For most policymakers, the main concern with the JCPOA was—and is—the timelines included in the deal, also known as “sunset clauses.” By 2031, the majority of the stipulations on Iran’s nuclear activities will have expired, opening the door to a potential continuation of Iran’s nuclear activities and thus the clandestine acquisition of nuclear weapons. Indeed, Trump’s former Secretary of State, Rex Tillerson, declared that “one can almost set the countdown clock to when Iran can resume its nuclear weapons programs, its nuclear activities.” Many policymakers, however, also agreed that a deal with a timeline was better than no deal at all.

Trump’s attacks against the JCPOA have logically been concentrated on the existence of these sunset clauses. However, at times, his rationale for backing out of the JCPOA seems much pettier. While announcing the U.S.’s exit from the JCPOA, Trump jabbed at former Secretary of State John Kerry’s attempts to engage with foreign leaders on the issue of the JCPOA, referring to them as “possibly illegal shadow diplomacy.” According to CNBC, though, since Kerry was one of the chief negotiators at the summit which created the JCPOA, such measures were perfectly legal. Such petty, immature declarations imply that Trump wishes to withdraw from the JCPOA simply because he feels his authority has been somehow undermined by its very existence.
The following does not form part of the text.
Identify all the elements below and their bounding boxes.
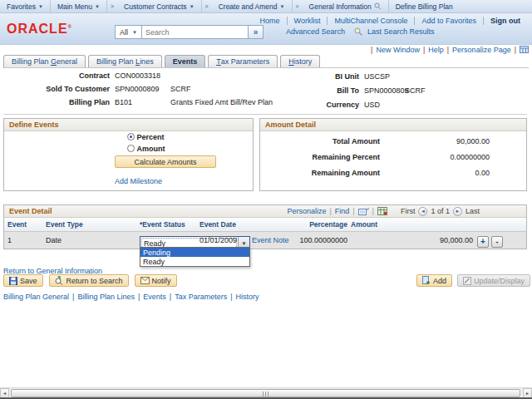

Our departure from the JCPOA is dangerous for a myriad of reasons. Although Iran has no plans to leave the JCPOA at this time, since the other parties to the deal have chosen to remain, there’s no telling whether that might change in the future. The existence of the “sunset clauses” might not be optimal, but our world would become rapidly less secure if Iran were to reembark on the process of procuring nuclear weapons in the near future as opposed to the distant one. Additionally, our exit from the JCPOA further isolates us at a time when an interconnected world is more important than ever before.
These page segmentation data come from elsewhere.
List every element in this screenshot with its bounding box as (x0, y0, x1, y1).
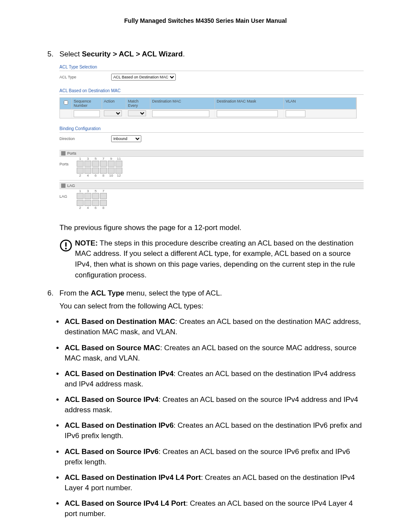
previous-figure-text: The previous figure shows the page for a… (59, 223, 364, 233)
step-6-bold: ACL Type (91, 289, 125, 297)
port-cell[interactable] (100, 161, 107, 167)
list-item: ACL Based on Destination IPv6: Creates a… (64, 420, 364, 441)
port-cell[interactable] (92, 200, 99, 206)
match-every-select[interactable] (128, 110, 146, 116)
step-6-sub: You can select from the following ACL ty… (59, 302, 364, 311)
svg-point-2 (65, 248, 67, 249)
port-number: 2 (77, 206, 84, 210)
acl-type-list: ACL Based on Destination MAC: Creates an… (64, 317, 364, 519)
port-number: 1 (77, 189, 84, 193)
section-binding-config: Binding Configuration (59, 126, 364, 133)
note-block: NOTE: The steps in this procedure descri… (59, 238, 364, 281)
port-number: 5 (92, 157, 99, 161)
page-header: Fully Managed Switches M4350 Series Main… (47, 17, 364, 24)
lag-band-label: LAG (67, 184, 75, 188)
port-cell[interactable] (77, 193, 84, 199)
step-5-number: 5. (47, 50, 59, 59)
port-cell[interactable] (92, 168, 99, 174)
list-item: ACL Based on Destination IPv4: Creates a… (64, 369, 364, 389)
acl-wizard-screenshot: ACL Type Selection ACL Type ACL Based on… (59, 65, 364, 212)
ports-icon (61, 151, 65, 156)
list-item-title: ACL Based on Destination IPv4 (65, 370, 174, 378)
action-select[interactable] (104, 110, 122, 116)
step-6-number: 6. (47, 289, 59, 298)
th-dest-mac: Destination MAC (150, 98, 215, 109)
port-cell[interactable] (92, 161, 99, 167)
port-number: 7 (100, 157, 107, 161)
th-action: Action (102, 98, 126, 109)
direction-label: Direction (59, 137, 107, 141)
list-item: ACL Based on Source IPv4: Creates an ACL… (64, 395, 364, 415)
port-cell[interactable] (84, 193, 91, 199)
sequence-input[interactable] (74, 110, 100, 117)
list-item-title: ACL Based on Source IPv4 L4 Port (65, 499, 186, 507)
step-5-breadcrumb: Security > ACL > ACL Wizard (82, 50, 183, 58)
list-item-title: ACL Based on Destination IPv4 L4 Port (65, 473, 201, 482)
th-dest-mac-mask: Destination MAC Mask (215, 98, 284, 109)
dest-mac-mask-input[interactable] (217, 110, 278, 117)
port-number: 8 (100, 206, 107, 210)
port-number: 4 (84, 174, 91, 177)
vlan-input[interactable] (286, 110, 305, 117)
th-match-every: Match Every (126, 98, 150, 109)
port-number: 8 (100, 174, 107, 177)
port-number: 4 (84, 206, 91, 210)
list-item-title: ACL Based on Destination IPv6 (65, 421, 174, 429)
th-checkbox[interactable] (60, 98, 72, 109)
step-6: 6.From the ACL Type menu, select the typ… (47, 289, 364, 298)
acl-table: Sequence Number Action Match Every Desti… (59, 97, 357, 118)
port-number: 11 (115, 157, 122, 161)
select-all-checkbox[interactable] (64, 100, 68, 105)
list-item-title: ACL Based on Source IPv4 (65, 395, 159, 404)
note-icon (59, 238, 75, 281)
port-cell[interactable] (84, 161, 91, 167)
port-cell[interactable] (100, 193, 107, 199)
lag-grid-label: LAG (59, 194, 67, 199)
port-number: 3 (84, 157, 91, 161)
lag-icon (61, 184, 65, 188)
note-text: The steps in this procedure describe cre… (75, 239, 355, 279)
dest-mac-input[interactable] (152, 110, 209, 117)
row-checkbox-cell (60, 109, 72, 118)
direction-select[interactable]: Inbound (111, 135, 141, 142)
list-item: ACL Based on Source IPv6: Creates an ACL… (64, 447, 364, 467)
port-cell[interactable] (84, 200, 91, 206)
step-5-prefix: Select (59, 50, 82, 58)
note-label: NOTE: (75, 239, 98, 247)
port-cell[interactable] (77, 168, 84, 174)
ports-band: Ports (59, 150, 364, 157)
acl-type-label: ACL Type (59, 75, 107, 79)
list-item: ACL Based on Source MAC: Creates an ACL … (64, 343, 364, 364)
port-number: 12 (115, 174, 122, 177)
port-cell[interactable] (115, 168, 122, 174)
acl-type-select[interactable]: ACL Based on Destination MAC (111, 74, 176, 81)
list-item: ACL Based on Destination IPv4 L4 Port: C… (64, 473, 364, 493)
port-cell[interactable] (115, 161, 122, 167)
port-cell[interactable] (84, 168, 91, 174)
port-number: 10 (108, 174, 115, 177)
step-6-suffix: menu, select the type of ACL. (125, 289, 222, 297)
list-item-title: ACL Based on Destination MAC (65, 317, 175, 326)
port-number: 3 (84, 189, 91, 193)
port-number: 5 (92, 189, 99, 193)
th-vlan: VLAN (284, 98, 356, 109)
port-cell[interactable] (108, 161, 115, 167)
list-item-title: ACL Based on Source IPv6 (65, 448, 159, 456)
port-cell[interactable] (92, 193, 99, 199)
list-item: ACL Based on Source IPv4 L4 Port: Create… (64, 498, 364, 519)
port-cell[interactable] (100, 168, 107, 174)
port-number: 6 (92, 206, 99, 210)
port-cell[interactable] (108, 168, 115, 174)
port-number: 9 (108, 157, 115, 161)
list-item: ACL Based on Destination MAC: Creates an… (64, 317, 364, 337)
list-item-title: ACL Based on Source MAC (65, 344, 160, 352)
step-6-prefix: From the (59, 289, 91, 297)
port-cell[interactable] (77, 200, 84, 206)
port-cell[interactable] (77, 161, 84, 167)
section-acl-type-selection: ACL Type Selection (59, 65, 364, 71)
port-cell[interactable] (100, 200, 107, 206)
ports-grid-label: Ports (59, 162, 68, 166)
port-number: 2 (77, 174, 84, 177)
lag-band: LAG (59, 182, 364, 189)
ports-band-label: Ports (67, 151, 76, 156)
A final potential impact is less direct yet no less alarming. At a time when North Korea continuously flouts the mountain of sanctions levied on it, the belief that economic sanctions are toothless prevails. The sanctions levied on Iran, however, undoubtedly hurt its economy. Although the sanctions obviously didn’t lead to the total collapse of the Iranian state, Iran’s economy continuously contracted from the impact of the sanctions. According to The Washington Post, when the JCPOA was signed and these sanctions were removed, Iran’s economy began to grow again, expanding at a rate of 13.4% during 2016 alone. Iran’s economy, however, is still quite volatile, and the reimposition of sanctions by the Trump administration could lead to a more unstable Iran. Why would this matter? It might seem strange, but the current Iranian government is considered moderate, and even fairly liberal. A weakened Iran—and an angrier, more frustrated populace—could open the doors for an even more radical, anti-Western administration.

Trump might wholeheartedly believe that choosing to exit from the JCPOA will help both the U.S. and the world. This choice, however, could actually be the worst deal that Trump has ever bargained for.